--- DATA LISTING Enclosed Below ---
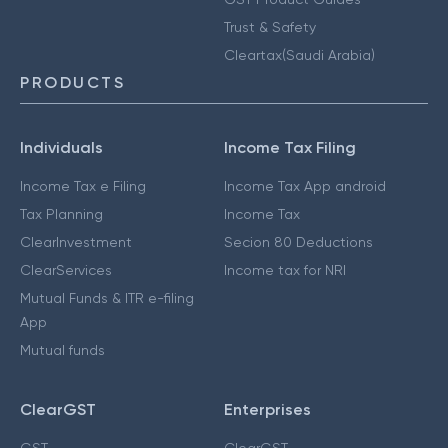
Trust & Safety
Cleartax(Saudi Arabia)
PRODUCTS
Individuals
Income Tax Filing
Income Tax e Filing
Income Tax App android
Tax Planning
Income Tax
ClearInvestment
Secion 80 Deductions
ClearServices
Income tax for NRI
Mutual Funds & ITR e-filing
App
Mutual funds
ClearGST
Enterprises
GST
ClearGST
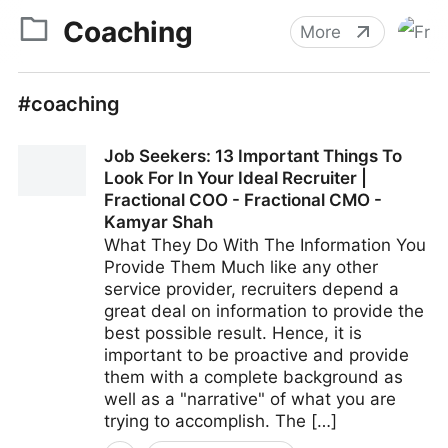
Coaching
More
#coaching
Job Seekers: 13 Important Things To
Look For In Your Ideal Recruiter |
Fractional COO - Fractional CMO -
Kamyar Shah
What They Do With The Information You
Provide Them Much like any other
service provider, recruiters depend a
great deal on information to provide the
best possible result. Hence, it is
important to be proactive and provide
them with a complete background as
well as a "narrative" of what you are
trying to accomplish. The […]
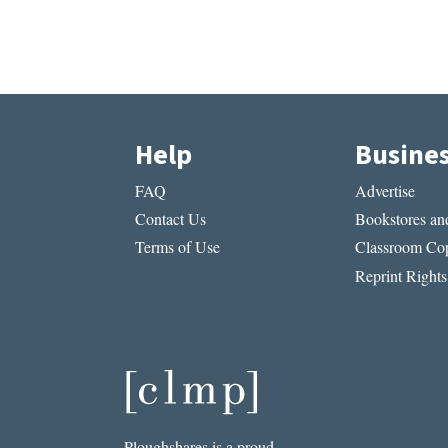
Help
Busine
FAQ
Advertise
Contact Us
Bookstores and
Terms of Use
Classroom Cop
Reprint Rights
Ploughshares is a proud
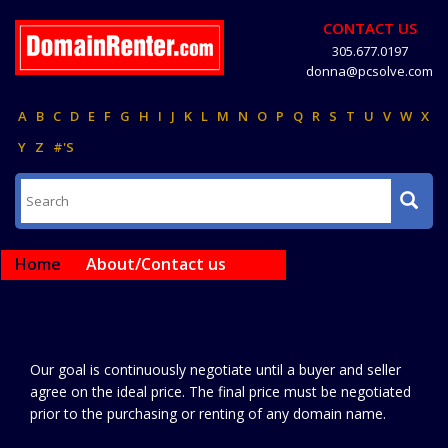
CONTACT US
305.677.0197
donna@pcsolve.com
A
B
C
D
E
F
G
H
I
J
K
L
M
N
O
P
Q
R
S
T
U
V
W
X
Y
Z
#'S
Home
About/Contact us
Our goal is continuously negotiate until a buyer and seller
agree on the ideal price. The final price must be negotiated
prior to the purchasing or renting of any domain name.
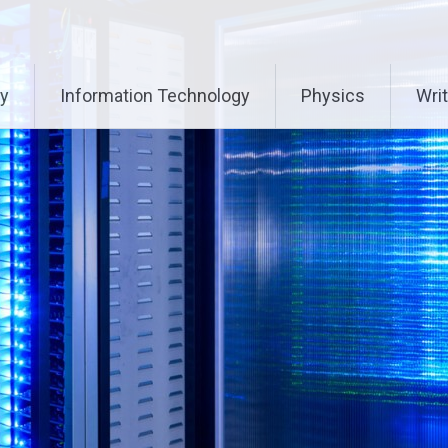
ry
Information Technology
Physics
Writ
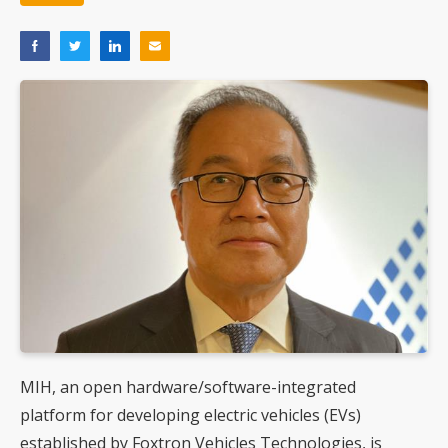
MIH, an open hardware/software-integrated
platform for developing electric vehicles (EVs)
established by Foxtron Vehicles Technologies, is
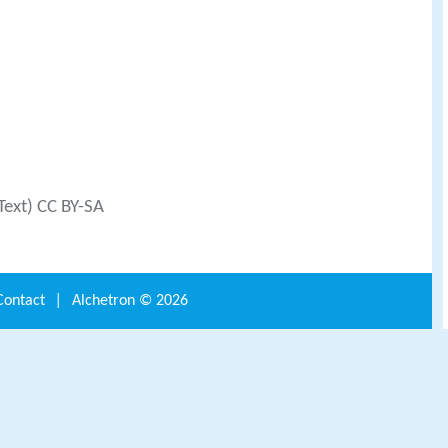
Text) CC BY-SA
Contact
|
Alchetron ©
2026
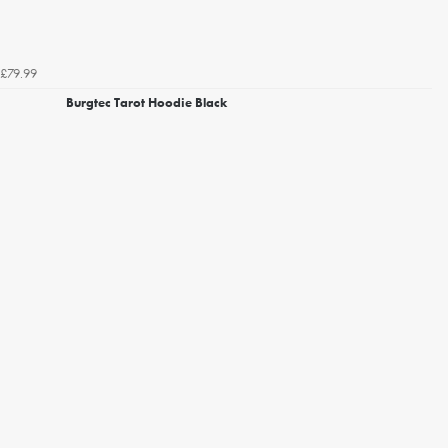
£79.99
Burgtec Tarot Hoodie Black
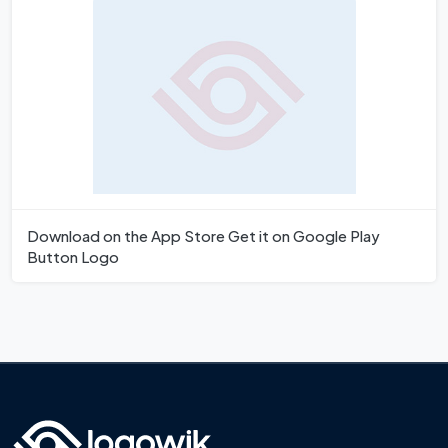
Download on the App Store Get it on Google Play
Button Logo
--- End of Enclosed DATA LISTING ---
(PROBLEM)
Print, exactly and only, the lines running from the line with "established by Foxtron" through the last line of the data, including both. Skip any picture.

(FINISHED EXERCISE)
established by Foxtron Vehicles Technologies, is
Text) CC BY-SA
Contact
|
Alchetron ©
2026
£79.99
Burgtec Tarot Hoodie Black
Download on the App Store Get it on Google Play
Button Logo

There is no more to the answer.